TASK MATERIAL START

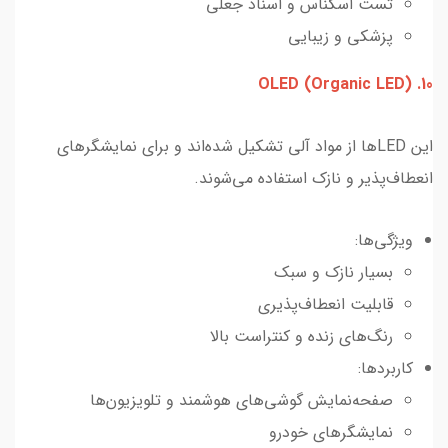
تست اسکناس و اسناد جعلی
پزشکی و زیبایی
10. OLED (Organic LED)
این LEDها از مواد آلی تشکیل شده‌اند و برای نمایشگرهای
انعطاف‌پذیر و نازک استفاده می‌شوند.
ویژگی‌ها:
بسیار نازک و سبک
قابلیت انعطاف‌پذیری
رنگ‌های زنده و کنتراست بالا
کاربردها:
صفحه‌نمایش گوشی‌های هوشمند و تلویزیون‌ها
نمایشگرهای خودرو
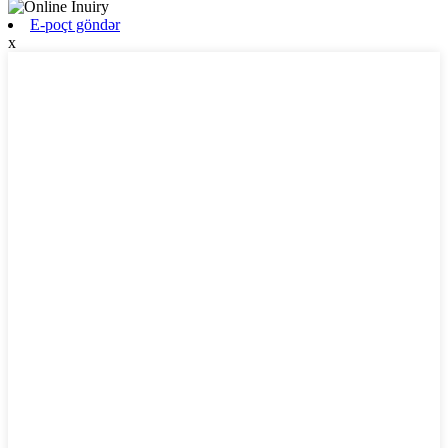
E-poçt göndər
x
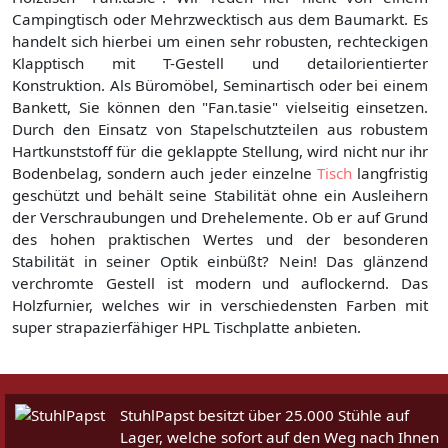
Campingtisch oder Mehrzwecktisch aus dem Baumarkt. Es
handelt sich hierbei um einen sehr robusten, rechteckigen
Klapptisch mit T-Gestell und detailorientierter
Konstruktion. Als Büromöbel, Seminartisch oder bei einem
Bankett, Sie können den "Fan.tasie" vielseitig einsetzen.
Durch den Einsatz von Stapelschutzteilen aus robustem
Hartkunststoff für die geklappte Stellung, wird nicht nur ihr
Bodenbelag, sondern auch jeder einzelne
Tisch
langfristig
geschützt und behält seine Stabilität ohne ein Ausleihern
der Verschraubungen und Drehelemente. Ob er auf Grund
des hohen praktischen Wertes und der besonderen
Stabilität in seiner Optik einbüßt? Nein! Das glänzend
verchromte Gestell ist modern und auflockernd. Das
Holzfurnier, welches wir in verschiedensten Farben mit
super strapazierfähiger HPL Tischplatte anbieten.
StuhlPapst besitzt über 25.000 Stühle auf
Lager, welche sofort auf den Weg nach Ihnen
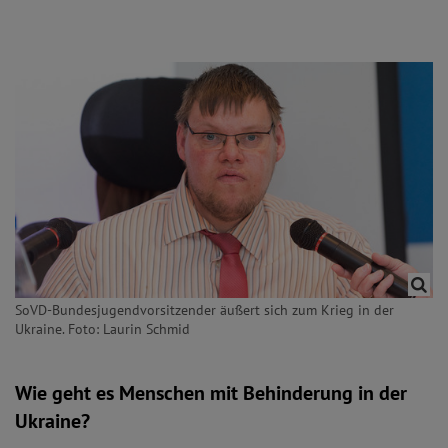
SoVD-Bundesjugendvorsitzender äußert sich zum Krieg in der
Ukraine. Foto: Laurin Schmid
Wie geht es Menschen mit Behinderung in der
Ukraine?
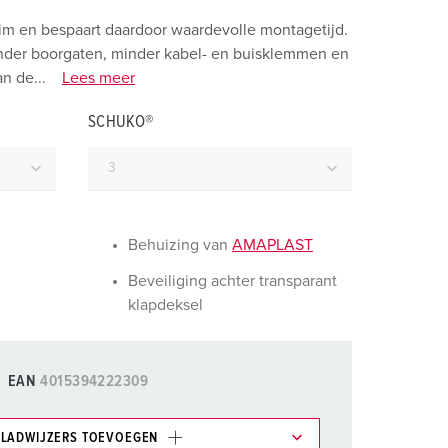
randweer en rampenhulpverlening
m en bespaart daardoor waardevolle montagetijd.
oor containers
inder boorgaten, minder kabel- en buisklemmen en
n de...
Lees meer
ucten
ampings
SCHUKO®
M volgens de norm voor defensiematerieel
venementtechniek
Behuizing van
AMAPLAST
Beveiliging achter transparant
klapdeksel
EAN
4015394222309
LADWIJZERS TOEVOEGEN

TASK MATERIAL END

### [REQUIRED WORK]
Every line above that holds the word "Gestell" needs to be copied.

### [OUTPUT OF THE TASK]
Klapptisch mit T-Gestell und detailorientierter
verchromte Gestell ist modern und auflockernd. Das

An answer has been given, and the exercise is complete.